9.Section 409A of the U.S. Internal Revenue Code
(a) Notwithstanding the foregoing, if any reimbursements or in-kind benefits provided by BHI or Xxxxxxx.xxx under this Agreement would constitute Nonqualified Deferred Compensation within the meaning of Section 409A of the Code, such reimbursements or in-kind benefits shall be subject to the following rules: (i) the amounts to be reimbursed, or the in-kind benefits to be provided, shall be determined pursuant to the terms of the applicable benefit plan, policy or agreement and shall be limited to your lifetime and the lifetime of your eligible dependents; (ii) the amounts eligible for reimbursement, or the in-kind benefits provided, during any calendar year may not affect the expenses eligible for reimbursement, or the in-kind benefits provided, in any other calendar year; (iii) any reimbursement of an eligible expense shall be made on or before the last day of the calendar year following the calendar year in which the expense was incurred; and (iv) your right to an in-kind benefit or reimbursement is not subject to liquidation or exchange for cash or another benefit.

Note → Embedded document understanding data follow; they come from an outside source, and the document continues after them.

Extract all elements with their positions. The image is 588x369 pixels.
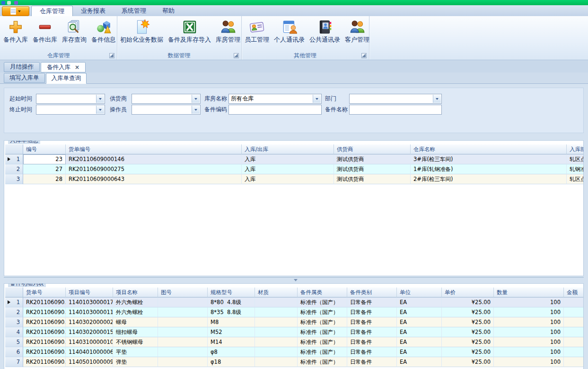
- ribbon-button[interactable]: 员工管理: [242, 17, 272, 44]
- table-cell[interactable]: φ18: [208, 357, 255, 367]
- table-cell[interactable]: 1140501000009: [66, 357, 113, 367]
- table-cell[interactable]: 日常备件: [347, 317, 397, 327]
- column-header[interactable]: 规格型号: [208, 288, 255, 297]
- ribbon-tab-2[interactable]: 系统管理: [114, 5, 154, 16]
- filter-combo-2[interactable]: 所有仓库: [228, 94, 322, 104]
- table-cell[interactable]: RK20110609000643: [66, 174, 242, 184]
- table-cell[interactable]: M14: [208, 337, 255, 347]
- table-cell[interactable]: 100: [494, 357, 564, 367]
- row-indicator[interactable]: 2: [5, 307, 23, 317]
- table-row[interactable]: 4RK201106090...1140302000015细扣螺母M52标准件（国…: [5, 327, 584, 337]
- table-cell[interactable]: [564, 337, 584, 347]
- dropdown-arrow-icon[interactable]: [433, 95, 441, 103]
- table-cell[interactable]: 100: [494, 297, 564, 307]
- filter-combo-3[interactable]: [349, 94, 442, 104]
- ribbon-button[interactable]: 公共通讯录: [307, 17, 342, 44]
- table-cell[interactable]: 入库: [242, 164, 334, 174]
- table-cell[interactable]: 细扣螺母: [113, 327, 158, 337]
- column-header[interactable]: 仓库名称: [411, 144, 567, 154]
- table-cell[interactable]: 入库: [242, 154, 334, 164]
- column-header[interactable]: 入库部门: [567, 144, 584, 154]
- table-cell[interactable]: RK201106090...: [23, 347, 66, 357]
- table-cell[interactable]: 弹垫: [113, 357, 158, 367]
- table-cell[interactable]: EA: [397, 337, 442, 347]
- table-row[interactable]: 123RK20110609000146入库测试供货商3#库(检三车间)轧区点检: [5, 154, 584, 164]
- table-cell[interactable]: 100: [494, 327, 564, 337]
- table-cell[interactable]: 1140302000015: [66, 327, 113, 337]
- table-cell[interactable]: [255, 307, 298, 317]
- table-cell[interactable]: [158, 317, 208, 327]
- table-row[interactable]: 6RK201106090...1140401000006平垫φ8标准件（国产）日…: [5, 347, 584, 357]
- table-cell[interactable]: 轧区点检: [567, 174, 584, 184]
- table-cell[interactable]: [255, 337, 298, 347]
- dropdown-arrow-icon[interactable]: [96, 95, 104, 103]
- close-icon[interactable]: ×: [75, 64, 79, 70]
- table-cell[interactable]: ¥25.00: [442, 307, 494, 317]
- table-cell[interactable]: 日常备件: [347, 357, 397, 367]
- table-cell[interactable]: RK20110609000146: [66, 154, 242, 164]
- table-cell[interactable]: 日常备件: [347, 337, 397, 347]
- ribbon-button[interactable]: 个人通讯录: [272, 17, 307, 44]
- table-cell[interactable]: RK201106090...: [23, 317, 66, 327]
- row-indicator[interactable]: 1: [5, 154, 23, 164]
- table-cell[interactable]: 入库: [242, 174, 334, 184]
- table-cell[interactable]: EA: [397, 347, 442, 357]
- table-cell[interactable]: [564, 347, 584, 357]
- table-cell[interactable]: EA: [397, 357, 442, 367]
- dialog-launcher-icon[interactable]: [361, 53, 367, 58]
- sub-tab-1[interactable]: 入库单查询: [46, 73, 87, 84]
- table-cell[interactable]: 螺母: [113, 317, 158, 327]
- filter-combo-1[interactable]: [132, 94, 201, 104]
- titlebar-tool2-icon[interactable]: [14, 1, 18, 5]
- table-cell[interactable]: 轧钢准备: [567, 164, 584, 174]
- table-cell[interactable]: ¥25.00: [442, 297, 494, 307]
- ribbon-button[interactable]: 备件及库存导入: [166, 17, 213, 44]
- table-cell[interactable]: [158, 307, 208, 317]
- filter-combo-0[interactable]: [36, 94, 105, 104]
- dialog-launcher-icon[interactable]: [109, 53, 114, 58]
- filter-input-3[interactable]: [349, 105, 442, 115]
- row-indicator[interactable]: 6: [5, 347, 23, 357]
- ribbon-button[interactable]: 备件出库: [30, 17, 60, 44]
- table-cell[interactable]: 28: [23, 174, 66, 184]
- table-cell[interactable]: ¥25.00: [442, 337, 494, 347]
- table-row[interactable]: 227RK20110609000275入库测试供货商1#库(轧钢准备)轧钢准备: [5, 164, 584, 174]
- table-cell[interactable]: 测试供货商: [334, 174, 411, 184]
- filter-input-2[interactable]: [228, 105, 322, 115]
- table-cell[interactable]: 1140310000010: [66, 337, 113, 347]
- row-indicator[interactable]: 4: [5, 327, 23, 337]
- table-cell[interactable]: 标准件（国产）: [298, 357, 347, 367]
- dropdown-arrow-icon[interactable]: [192, 106, 200, 114]
- document-tab-1[interactable]: 备件入库×: [41, 62, 86, 72]
- table-cell[interactable]: 100: [494, 307, 564, 317]
- table-cell[interactable]: 标准件（国产）: [298, 307, 347, 317]
- column-header[interactable]: 金额: [564, 288, 584, 297]
- table-cell[interactable]: 外六角螺栓: [113, 297, 158, 307]
- document-tab-0[interactable]: 月结操作: [4, 62, 40, 72]
- row-indicator[interactable]: 3: [5, 174, 23, 184]
- table-cell[interactable]: 100: [494, 347, 564, 357]
- table-cell[interactable]: 1140103000017: [66, 297, 113, 307]
- table-cell[interactable]: ¥25.00: [442, 317, 494, 327]
- table-cell[interactable]: 标准件（国产）: [298, 317, 347, 327]
- table-cell[interactable]: 日常备件: [347, 307, 397, 317]
- dropdown-arrow-icon[interactable]: [192, 95, 200, 103]
- table-cell[interactable]: 8*80 4.8级: [208, 297, 255, 307]
- table-cell[interactable]: [158, 347, 208, 357]
- column-header[interactable]: 备件类别: [347, 288, 397, 297]
- column-header[interactable]: 单价: [442, 288, 494, 297]
- table-cell[interactable]: 日常备件: [347, 297, 397, 307]
- table-cell[interactable]: 2#库(检三车间): [411, 174, 567, 184]
- sub-tab-0[interactable]: 填写入库单: [4, 73, 45, 83]
- application-menu-button[interactable]: [2, 6, 29, 16]
- column-header[interactable]: 材质: [255, 288, 298, 297]
- ribbon-button[interactable]: 库房管理: [213, 17, 243, 44]
- table-cell[interactable]: 轧区点检: [567, 154, 584, 164]
- table-cell[interactable]: EA: [397, 317, 442, 327]
- dropdown-arrow-icon[interactable]: [313, 95, 321, 103]
- table-cell[interactable]: 标准件（国产）: [298, 347, 347, 357]
- table-cell[interactable]: 外六角螺栓: [113, 307, 158, 317]
- table-row[interactable]: 1RK201106090...1140103000017外六角螺栓8*80 4.…: [5, 297, 584, 307]
- table-cell[interactable]: 测试供货商: [334, 164, 411, 174]
- table-cell[interactable]: ¥25.00: [442, 357, 494, 367]
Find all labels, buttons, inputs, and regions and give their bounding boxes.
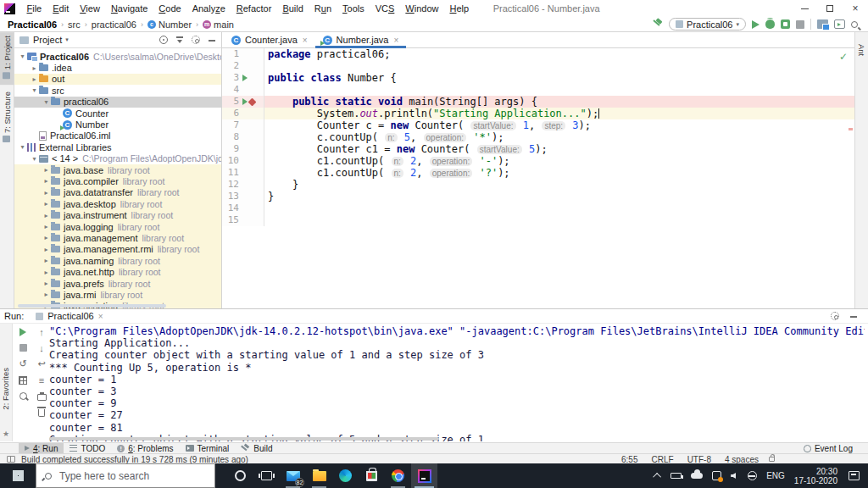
line-ending[interactable]: CRLF	[652, 455, 674, 464]
file-encoding[interactable]: UTF-8	[687, 455, 711, 464]
editor-gutter[interactable]: 15	[222, 214, 264, 226]
tree-row[interactable]: ▸java.desktoplibrary root	[14, 198, 221, 209]
coverage-button[interactable]	[781, 19, 790, 29]
minimize-button[interactable]	[792, 0, 817, 17]
print-icon[interactable]	[37, 394, 47, 401]
caret-position[interactable]: 6:55	[621, 455, 637, 464]
tree-row[interactable]: ▸java.datatransferlibrary root	[14, 187, 221, 198]
code-line[interactable]: 8 c.countUp( n: 5, operation: '*');	[222, 131, 854, 143]
menu-item-code[interactable]: Code	[153, 3, 186, 14]
breadcrumb-item[interactable]: src	[68, 19, 81, 30]
tree-row[interactable]: ▸.idea	[14, 62, 221, 73]
menu-item-window[interactable]: Window	[400, 3, 444, 14]
locate-file-icon[interactable]	[159, 36, 168, 44]
tree-chevron-icon[interactable]: ▾	[42, 98, 51, 106]
onedrive-icon[interactable]	[691, 473, 703, 479]
lock-icon[interactable]	[769, 457, 775, 462]
tree-chevron-icon[interactable]: ▸	[42, 212, 51, 219]
run-button[interactable]	[752, 20, 760, 29]
menu-item-build[interactable]: Build	[277, 3, 309, 14]
editor-gutter[interactable]: 9	[222, 143, 264, 155]
editor-gutter[interactable]: 3	[222, 72, 264, 84]
project-panel-title[interactable]: Project	[33, 35, 62, 45]
run-configuration-select[interactable]: Practical06 ▾	[669, 18, 746, 30]
editor-gutter[interactable]: 1	[222, 48, 264, 60]
close-icon[interactable]: ×	[98, 312, 103, 321]
console-output[interactable]: "C:\Program Files\AdoptOpenJDK\jdk-14.0.…	[49, 325, 865, 441]
editor-gutter[interactable]: 14	[222, 202, 264, 214]
editor-gutter[interactable]: 7	[222, 119, 264, 131]
tree-row[interactable]: ▸java.naminglibrary root	[14, 255, 221, 266]
taskbar-app-idea[interactable]	[411, 463, 437, 488]
editor-gutter[interactable]: 11	[222, 167, 264, 179]
taskbar-app-mail[interactable]: 82	[280, 463, 306, 488]
stop-button[interactable]	[796, 20, 804, 29]
menu-item-help[interactable]: Help	[444, 3, 475, 14]
code-line[interactable]: 3public class Number {	[222, 72, 854, 84]
pin-icon[interactable]	[19, 392, 27, 400]
code-line[interactable]: 10 c1.countUp( n: 2, operation: '-');	[222, 155, 854, 167]
clear-all-icon[interactable]	[38, 409, 45, 417]
hide-panel-icon[interactable]	[849, 312, 858, 320]
editor-gutter[interactable]: 10	[222, 155, 264, 167]
tree-chevron-icon[interactable]: ▸	[42, 189, 51, 197]
tree-chevron-icon[interactable]: ▸	[42, 234, 51, 241]
restart-icon[interactable]: ↺	[18, 358, 29, 369]
breadcrumb-item[interactable]: practical06	[92, 19, 136, 30]
start-button[interactable]	[0, 463, 36, 488]
debug-button[interactable]	[765, 19, 775, 29]
tree-row[interactable]: ▸java.instrumentlibrary root	[14, 209, 221, 220]
tree-row[interactable]: ▸java.management.rmilibrary root	[14, 244, 221, 255]
tool-strip-1-project[interactable]: 1: Project	[0, 32, 14, 85]
tree-row[interactable]: ▾src	[14, 85, 221, 96]
chevron-down-icon[interactable]: ▾	[65, 36, 69, 43]
menu-item-file[interactable]: File	[21, 3, 47, 14]
taskbar-search[interactable]: Type here to search	[36, 463, 215, 488]
layout-icon[interactable]	[19, 376, 27, 385]
up-stack-icon[interactable]: ↑	[36, 326, 47, 337]
tool-window-toggle-icon[interactable]	[7, 456, 15, 463]
menu-item-refactor[interactable]: Refactor	[231, 3, 277, 14]
tree-row[interactable]: ▸java.prefslibrary root	[14, 278, 221, 289]
code-line[interactable]: 2	[222, 60, 854, 72]
tree-chevron-icon[interactable]: ▸	[30, 75, 39, 83]
tree-chevron-icon[interactable]: ▾	[30, 155, 39, 163]
inspections-ok-icon[interactable]: ✓	[839, 51, 848, 63]
tool-strip-7-structure[interactable]: 7: Structure	[0, 88, 14, 148]
tool-window-button-build[interactable]: Build	[235, 443, 278, 453]
tree-row[interactable]: ▾practical06	[14, 97, 221, 108]
tree-chevron-icon[interactable]: ▾	[30, 86, 39, 94]
code-line[interactable]: 12 }	[222, 179, 854, 191]
scroll-to-end-icon[interactable]: ≡	[36, 374, 47, 385]
tree-chevron-icon[interactable]: ▸	[42, 269, 51, 276]
tree-row[interactable]: Practical06.iml	[14, 130, 221, 141]
editor-gutter[interactable]: 6	[222, 108, 264, 119]
menu-item-run[interactable]: Run	[309, 3, 337, 14]
tool-window-button-4-run[interactable]: 4: Run	[19, 443, 64, 453]
menu-item-vcs[interactable]: VCS	[370, 3, 400, 14]
tree-row[interactable]: CNumber	[14, 119, 221, 130]
tree-chevron-icon[interactable]: ▸	[42, 166, 51, 174]
event-log-button[interactable]: Event Log	[804, 444, 860, 453]
code-line[interactable]: 1package practical06;	[222, 48, 854, 60]
breadcrumb-item[interactable]: mmain	[203, 19, 234, 30]
tool-window-button-todo[interactable]: TODO	[64, 443, 111, 453]
battery-icon[interactable]	[670, 473, 682, 479]
tree-chevron-icon[interactable]: ▸	[42, 223, 51, 230]
editor-tab-counter-java[interactable]: CCounter.java×	[224, 32, 315, 47]
error-stripe-mark[interactable]	[849, 128, 853, 130]
editor-gutter[interactable]: 12	[222, 179, 264, 191]
breakpoint-icon[interactable]	[248, 97, 257, 106]
tool-strip-favorites[interactable]: 2: Favorites	[1, 368, 10, 410]
tree-chevron-icon[interactable]: ▸	[42, 257, 51, 264]
taskbar-app-store[interactable]	[359, 463, 385, 488]
taskbar-app-edge[interactable]	[332, 463, 359, 488]
code-line[interactable]: 9 Counter c1 = new Counter( startValue: …	[222, 143, 854, 155]
network-icon[interactable]	[748, 471, 757, 480]
close-icon[interactable]: ×	[303, 36, 308, 45]
tool-window-button-6-problems[interactable]: !6: Problems	[111, 443, 179, 453]
editor-gutter[interactable]: 8	[222, 131, 264, 143]
tree-row[interactable]: ▾Practical06C:\Users\salma\OneDrive\Desk…	[14, 51, 221, 62]
editor-tab-number-java[interactable]: CNumber.java×	[315, 32, 407, 47]
run-tab[interactable]: Practical06 ×	[31, 309, 108, 323]
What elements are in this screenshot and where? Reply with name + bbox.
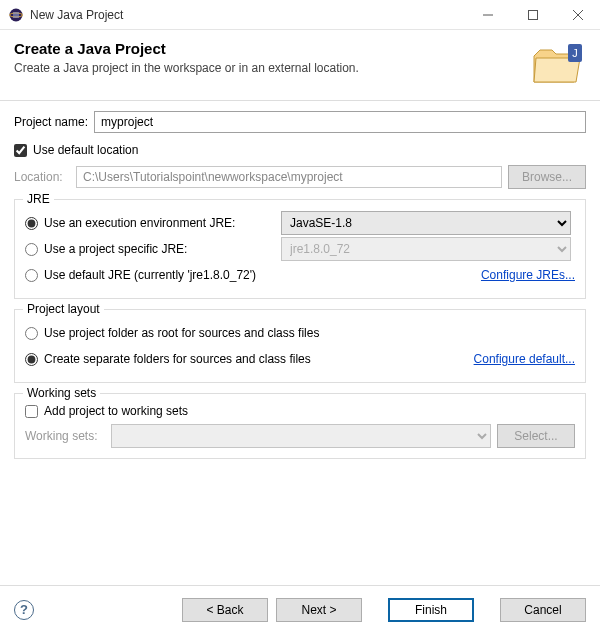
layout-separate-label: Create separate folders for sources and …	[44, 352, 311, 366]
jre-default-radio[interactable]: Use default JRE (currently 'jre1.8.0_72'…	[25, 268, 475, 282]
wizard-heading: Create a Java Project	[14, 40, 530, 57]
add-to-working-sets-checkbox[interactable]: Add project to working sets	[25, 404, 575, 418]
project-name-input[interactable]	[94, 111, 586, 133]
project-layout-legend: Project layout	[23, 302, 104, 316]
next-button[interactable]: Next >	[276, 598, 362, 622]
jre-legend: JRE	[23, 192, 54, 206]
working-sets-label: Working sets:	[25, 429, 105, 443]
add-to-working-sets-label: Add project to working sets	[44, 404, 188, 418]
eclipse-icon	[8, 7, 24, 23]
jre-exec-env-radio[interactable]: Use an execution environment JRE:	[25, 216, 275, 230]
svg-text:J: J	[572, 47, 578, 59]
layout-separate-radio[interactable]: Create separate folders for sources and …	[25, 352, 468, 366]
working-sets-group: Working sets Add project to working sets…	[14, 393, 586, 459]
wizard-subtitle: Create a Java project in the workspace o…	[14, 61, 530, 75]
maximize-button[interactable]	[510, 0, 555, 30]
project-name-label: Project name:	[14, 115, 88, 129]
working-sets-select-button: Select...	[497, 424, 575, 448]
window-title: New Java Project	[30, 8, 123, 22]
svg-rect-2	[528, 10, 537, 19]
jre-default-label: Use default JRE (currently 'jre1.8.0_72'…	[44, 268, 256, 282]
browse-button: Browse...	[508, 165, 586, 189]
jre-project-specific-select: jre1.8.0_72	[281, 237, 571, 261]
cancel-button[interactable]: Cancel	[500, 598, 586, 622]
configure-jres-link[interactable]: Configure JREs...	[481, 268, 575, 282]
wizard-button-bar: ? < Back Next > Finish Cancel	[0, 585, 600, 633]
layout-root-label: Use project folder as root for sources a…	[44, 326, 319, 340]
jre-project-specific-radio[interactable]: Use a project specific JRE:	[25, 242, 275, 256]
jre-exec-env-select[interactable]: JavaSE-1.8	[281, 211, 571, 235]
back-button[interactable]: < Back	[182, 598, 268, 622]
finish-button[interactable]: Finish	[388, 598, 474, 622]
layout-root-radio[interactable]: Use project folder as root for sources a…	[25, 320, 575, 346]
minimize-button[interactable]	[465, 0, 510, 30]
use-default-location-label: Use default location	[33, 143, 138, 157]
folder-java-icon: J	[530, 40, 586, 86]
location-label: Location:	[14, 170, 70, 184]
jre-exec-env-label: Use an execution environment JRE:	[44, 216, 235, 230]
jre-group: JRE Use an execution environment JRE: Ja…	[14, 199, 586, 299]
close-button[interactable]	[555, 0, 600, 30]
configure-default-link[interactable]: Configure default...	[474, 352, 575, 366]
project-layout-group: Project layout Use project folder as roo…	[14, 309, 586, 383]
use-default-location-checkbox[interactable]: Use default location	[14, 143, 586, 157]
working-sets-legend: Working sets	[23, 386, 100, 400]
wizard-banner: Create a Java Project Create a Java proj…	[0, 30, 600, 101]
title-bar: New Java Project	[0, 0, 600, 30]
use-default-location-input[interactable]	[14, 144, 27, 157]
add-to-working-sets-input[interactable]	[25, 405, 38, 418]
jre-project-specific-label: Use a project specific JRE:	[44, 242, 187, 256]
working-sets-select	[111, 424, 491, 448]
location-input	[76, 166, 502, 188]
help-button[interactable]: ?	[14, 600, 34, 620]
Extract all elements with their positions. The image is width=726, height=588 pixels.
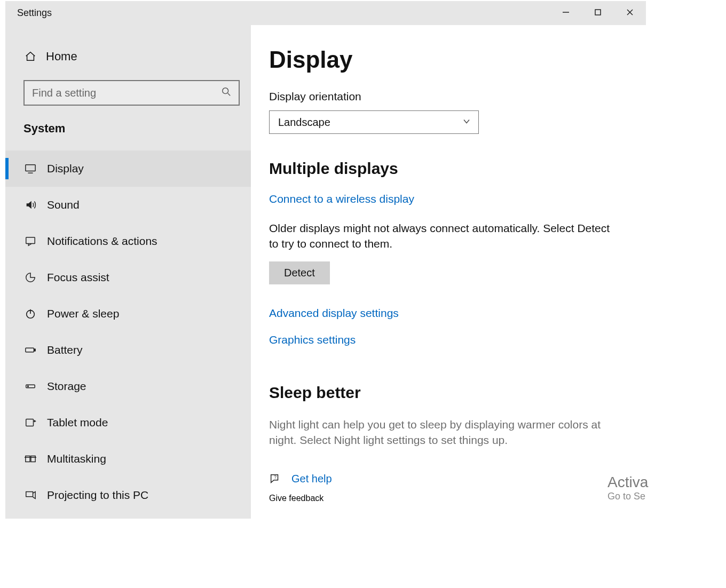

(b) Each payment under this Agreement shall be considered a separate payment and not one of a series of payments for purposes of Section 409A of the Code. To the extent applicable, it is intended that this Agreement comply with the provisions of Section 409A of the Code so that the income inclusion provisions of Section 409A(a)(1) do not apply to you. This Agreement shall be administered in a manner consistent with this intent. Reference to Section 409A of the Code is to Section 409A of the Internal Revenue Code of 1986, as amended, and will also include any regulations, or any other formal guidance, promulgated with respect to such Section by the U.S. Department of the Treasury or the Internal Revenue Service. Notwithstanding any other provision of this Agreement to the contrary, neither BHI nor Xxxxxxx.xxx are not obligated to guarantee any particular tax result for you with respect to any payment provided hereunder.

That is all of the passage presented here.